FORMAL DECISION REQUIRED — escalate to executive level

This structure reduces ambiguity into actionable categories and aligns urgency with the appropriate organizational level. While richer internal and structured data sources can significantly improve output quality, increased informational completeness does not necessarily lead to better decisions. In high-uncertainty environments, clarity of signal often outweighs completeness of analysis.

This perspective aligns with established concepts such as VUCA (Volatility, Uncertainty, Complexity, Ambiguity) and decision-making under uncertainty, where the goal is not to eliminate uncertainty but to act effectively within it.

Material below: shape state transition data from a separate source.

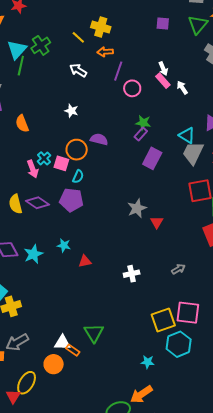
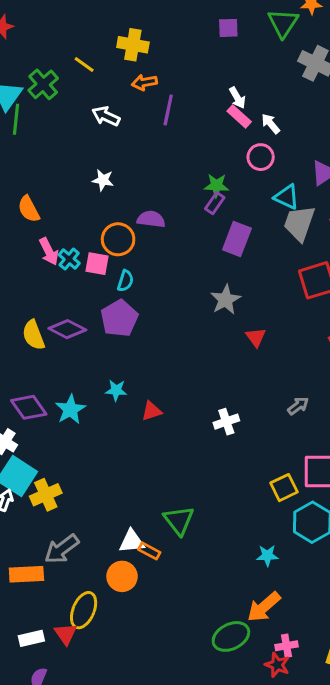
yellow line: (78, 37) -> (84, 64), moved
pink circle: (132, 88) -> (261, 157), moved
pink arrow: (33, 169) -> (49, 251), moved
purple pentagon: (71, 200) -> (119, 318), turned -30
gray star: (137, 208) -> (225, 300), moved
yellow square: (163, 320) -> (284, 488), size x0.7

From Text Quality to Decision Signal

Conventional evaluation frameworks for language models—including benchmark suites such as HELM (Holistic Evaluation of Language Models) and related approaches—emphasize dimensions such as accuracy, calibration, robustness, and linguistic quality. These frameworks are appropriate when ground truth is well-defined or when outputs can be evaluated against stable reference answers.

In governance and risk contexts, however, such reference points are often unavailable or fundamentally ambiguous. The question is not whether a report is “correct” in an absolute sense, but whether it supports appropriate decision-making given incomplete information.

Kanita therefore reframes evaluation around three core questions: whether the output produces an appropriate decision signal, whether escalation is placed at the correct organizational level, and whether the most relevant risks are surfaced with sufficient clarity to enable action.

The unit of evaluation is thus not the text itself, but its functional impact on decision-making.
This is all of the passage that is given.